## EXERCISE BRIEF
Below, locate the line that contains "Добавяне в количка". Repeat exactly from that line to the line that contains "небесно-блакитного відтінку, який", inclusive, leaving out the pictures.

## STUDY MATERIAL
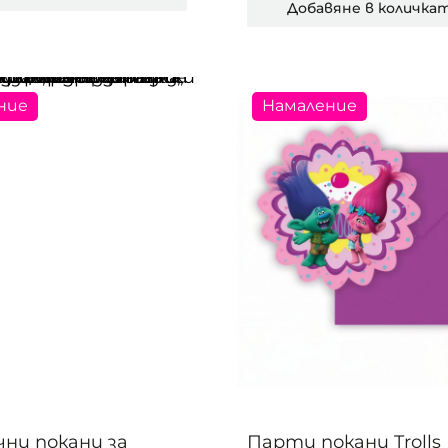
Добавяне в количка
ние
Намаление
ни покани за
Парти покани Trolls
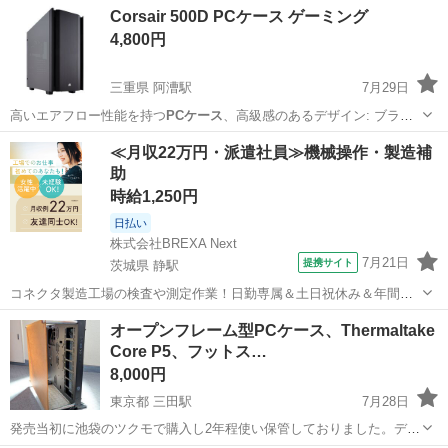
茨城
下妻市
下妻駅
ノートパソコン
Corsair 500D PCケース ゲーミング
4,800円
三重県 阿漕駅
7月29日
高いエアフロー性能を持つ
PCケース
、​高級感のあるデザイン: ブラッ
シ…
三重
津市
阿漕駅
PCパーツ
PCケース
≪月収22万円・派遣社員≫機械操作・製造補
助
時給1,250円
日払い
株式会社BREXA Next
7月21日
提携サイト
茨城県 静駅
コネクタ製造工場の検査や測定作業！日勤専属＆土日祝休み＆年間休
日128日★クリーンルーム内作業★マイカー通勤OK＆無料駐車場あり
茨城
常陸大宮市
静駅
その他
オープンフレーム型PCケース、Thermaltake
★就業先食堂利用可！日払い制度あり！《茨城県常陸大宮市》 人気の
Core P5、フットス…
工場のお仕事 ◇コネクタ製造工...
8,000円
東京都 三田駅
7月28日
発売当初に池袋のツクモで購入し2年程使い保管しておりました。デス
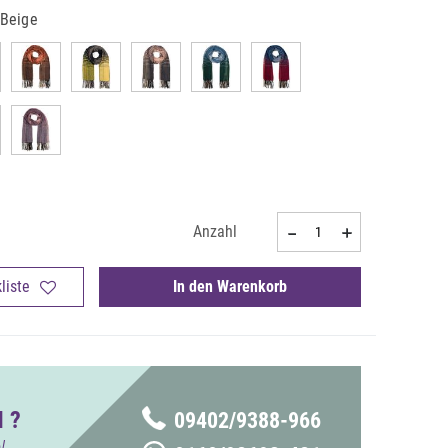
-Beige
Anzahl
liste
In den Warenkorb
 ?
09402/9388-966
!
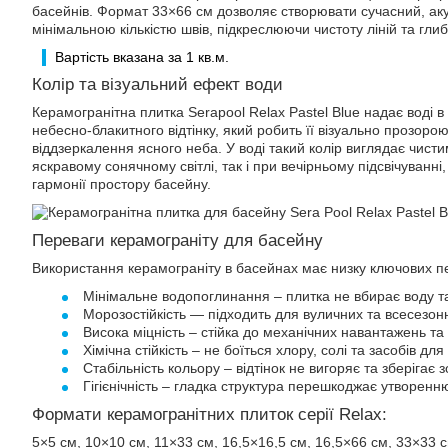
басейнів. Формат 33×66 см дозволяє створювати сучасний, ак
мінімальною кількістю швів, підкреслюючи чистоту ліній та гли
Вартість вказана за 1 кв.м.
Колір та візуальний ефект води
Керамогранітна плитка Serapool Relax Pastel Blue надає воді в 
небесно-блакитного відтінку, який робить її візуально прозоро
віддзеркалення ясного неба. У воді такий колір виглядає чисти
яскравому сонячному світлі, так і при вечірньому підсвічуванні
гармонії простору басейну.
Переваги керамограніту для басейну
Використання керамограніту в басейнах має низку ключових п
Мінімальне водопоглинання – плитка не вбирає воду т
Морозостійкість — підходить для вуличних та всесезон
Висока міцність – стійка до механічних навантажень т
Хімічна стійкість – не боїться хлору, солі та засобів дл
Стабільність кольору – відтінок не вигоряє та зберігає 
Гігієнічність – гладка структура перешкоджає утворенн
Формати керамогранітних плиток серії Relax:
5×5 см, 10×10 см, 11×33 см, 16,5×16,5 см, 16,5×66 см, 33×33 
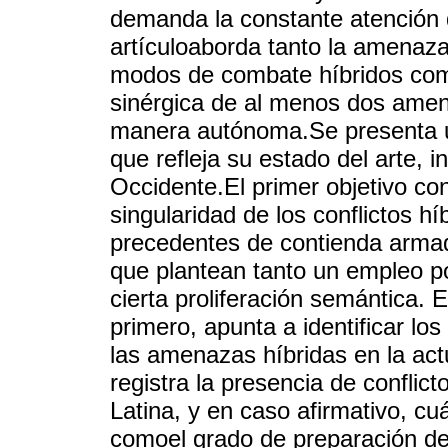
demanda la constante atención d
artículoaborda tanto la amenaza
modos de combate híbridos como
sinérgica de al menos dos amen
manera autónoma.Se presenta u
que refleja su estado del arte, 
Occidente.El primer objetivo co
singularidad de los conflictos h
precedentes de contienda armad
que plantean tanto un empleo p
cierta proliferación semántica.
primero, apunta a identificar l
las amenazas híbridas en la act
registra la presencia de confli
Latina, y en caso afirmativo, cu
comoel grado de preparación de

...

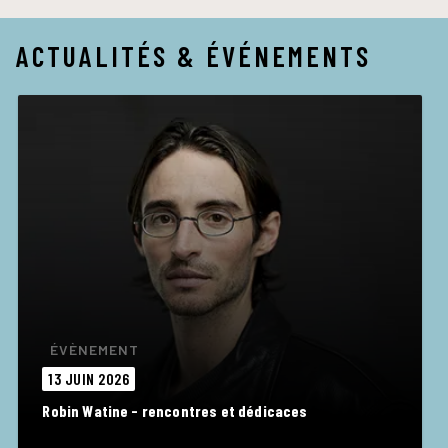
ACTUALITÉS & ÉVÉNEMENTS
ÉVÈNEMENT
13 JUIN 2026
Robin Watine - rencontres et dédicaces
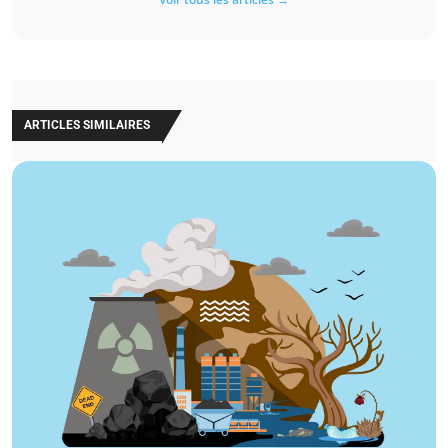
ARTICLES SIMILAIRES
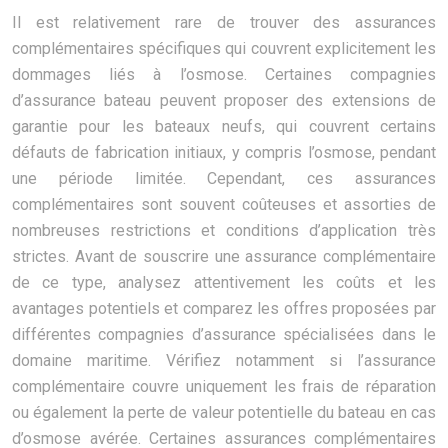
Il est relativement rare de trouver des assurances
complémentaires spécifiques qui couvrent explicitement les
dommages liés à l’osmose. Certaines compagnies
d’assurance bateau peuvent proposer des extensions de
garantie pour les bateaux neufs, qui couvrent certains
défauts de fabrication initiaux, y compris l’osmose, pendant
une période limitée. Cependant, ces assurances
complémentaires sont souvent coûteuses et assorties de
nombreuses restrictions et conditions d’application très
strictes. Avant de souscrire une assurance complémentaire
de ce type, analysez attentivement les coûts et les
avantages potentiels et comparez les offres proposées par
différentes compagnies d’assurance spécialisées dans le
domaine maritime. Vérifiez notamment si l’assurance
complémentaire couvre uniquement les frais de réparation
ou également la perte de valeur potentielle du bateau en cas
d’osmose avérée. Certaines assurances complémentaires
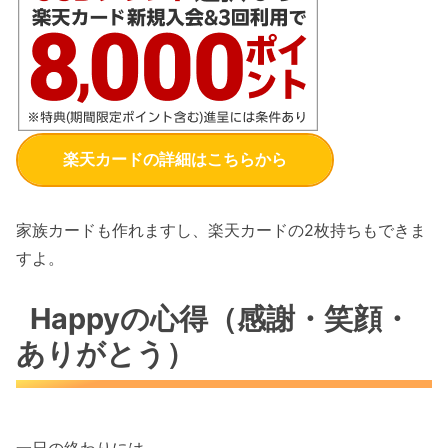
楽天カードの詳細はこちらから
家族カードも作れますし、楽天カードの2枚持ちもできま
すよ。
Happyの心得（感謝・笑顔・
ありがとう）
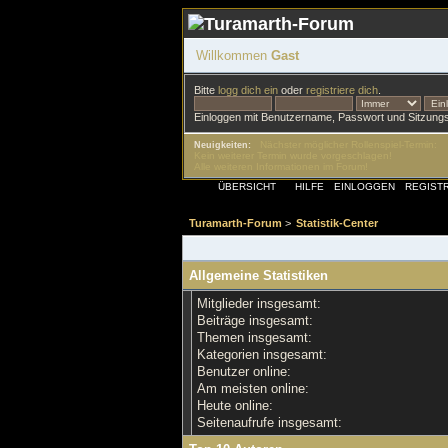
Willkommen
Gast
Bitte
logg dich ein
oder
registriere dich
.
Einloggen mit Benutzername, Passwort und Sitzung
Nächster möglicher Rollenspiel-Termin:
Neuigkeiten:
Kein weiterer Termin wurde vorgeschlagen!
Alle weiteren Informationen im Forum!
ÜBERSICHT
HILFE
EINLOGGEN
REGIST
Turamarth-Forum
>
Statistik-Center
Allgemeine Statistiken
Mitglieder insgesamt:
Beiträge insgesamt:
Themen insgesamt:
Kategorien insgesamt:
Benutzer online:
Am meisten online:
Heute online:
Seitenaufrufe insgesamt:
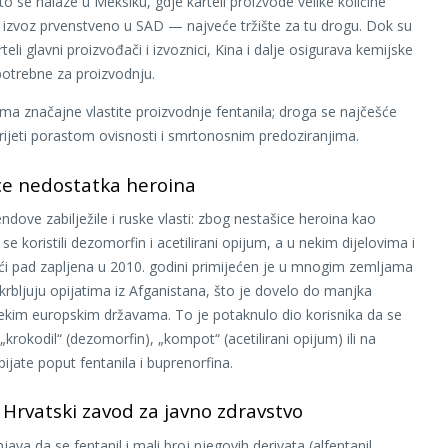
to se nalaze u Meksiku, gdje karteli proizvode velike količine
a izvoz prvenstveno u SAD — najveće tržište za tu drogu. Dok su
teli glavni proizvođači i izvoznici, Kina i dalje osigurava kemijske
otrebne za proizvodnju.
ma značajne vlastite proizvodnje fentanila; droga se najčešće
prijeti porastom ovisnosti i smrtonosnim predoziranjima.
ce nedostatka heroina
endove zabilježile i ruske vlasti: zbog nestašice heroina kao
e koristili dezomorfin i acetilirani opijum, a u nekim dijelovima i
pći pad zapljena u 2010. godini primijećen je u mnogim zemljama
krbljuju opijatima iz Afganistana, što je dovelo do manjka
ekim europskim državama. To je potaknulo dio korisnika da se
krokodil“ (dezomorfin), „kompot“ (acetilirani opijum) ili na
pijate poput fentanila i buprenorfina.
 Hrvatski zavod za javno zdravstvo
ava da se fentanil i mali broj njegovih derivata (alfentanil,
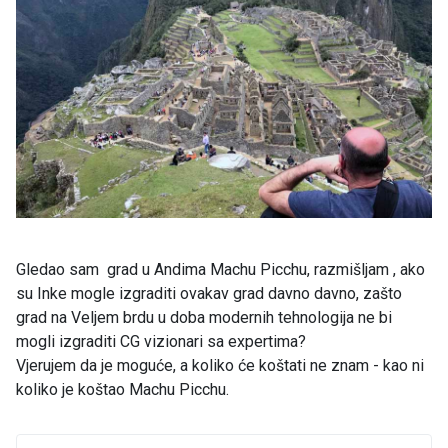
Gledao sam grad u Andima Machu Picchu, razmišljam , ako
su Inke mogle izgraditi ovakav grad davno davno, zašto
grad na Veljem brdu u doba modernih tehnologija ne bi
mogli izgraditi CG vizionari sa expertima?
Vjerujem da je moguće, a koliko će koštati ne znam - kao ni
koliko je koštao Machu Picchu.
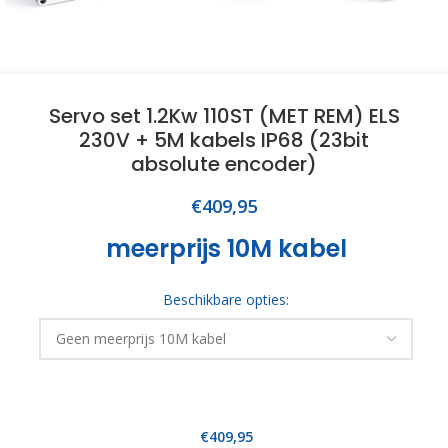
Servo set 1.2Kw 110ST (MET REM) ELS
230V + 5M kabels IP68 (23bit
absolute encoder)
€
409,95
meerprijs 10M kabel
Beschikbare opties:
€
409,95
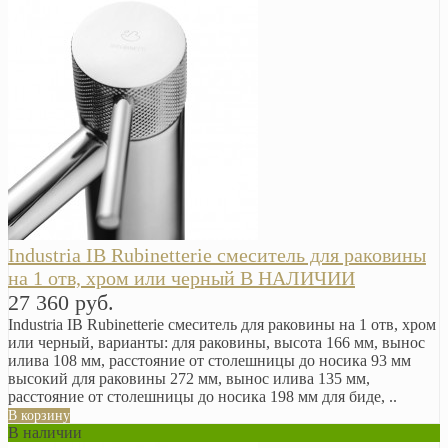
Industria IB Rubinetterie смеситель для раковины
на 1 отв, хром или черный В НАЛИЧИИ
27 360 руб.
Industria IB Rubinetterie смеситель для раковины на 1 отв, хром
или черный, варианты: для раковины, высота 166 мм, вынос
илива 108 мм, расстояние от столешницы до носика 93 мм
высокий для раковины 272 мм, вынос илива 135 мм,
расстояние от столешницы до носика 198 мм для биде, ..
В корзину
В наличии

## RESPONSE
Добавяне в количка
ние
Намаление
ни покани за
Парти покани Trolls
茨城
下妻市
下妻駅
ノートパソコン
Corsair 500D PCケース ゲーミング
4,800円
三重県 阿漕駅
7月29日
高いエアフロー性能を持つ
PCケース
、​高級感のあるデザイン: ブラッ
シ…
三重
津市
阿漕駅
PCパーツ
PCケース
≪月収22万円・派遣社員≫機械操作・製造補
助
時給1,250円
日払い
株式会社BREXA Next
7月21日
提携サイト
茨城県 静駅
コネクタ製造工場の検査や測定作業！日勤専属＆土日祝休み＆年間休
日128日★クリーンルーム内作業★マイカー通勤OK＆無料駐車場あり
茨城
常陸大宮市
静駅
その他
オープンフレーム型PCケース、Thermaltake
★就業先食堂利用可！日払い制度あり！《茨城県常陸大宮市》 人気の
Core P5、フットス…
工場のお仕事 ◇コネクタ製造工...
8,000円
東京都 三田駅
7月28日
発売当初に池袋のツクモで購入し2年程使い保管しておりました。デス
-Beige
Anzahl
liste
In den Warenkorb
 ?
09402/9388-966
!
басейнів. Формат 33×66 см дозволяє створювати сучасний, ак
мінімальною кількістю швів, підкреслюючи чистоту ліній та гли
Вартість вказана за 1 кв.м.
Колір та візуальний ефект води
Керамогранітна плитка Serapool Relax Pastel Blue надає воді в 
небесно-блакитного відтінку, який робить її візуально прозоро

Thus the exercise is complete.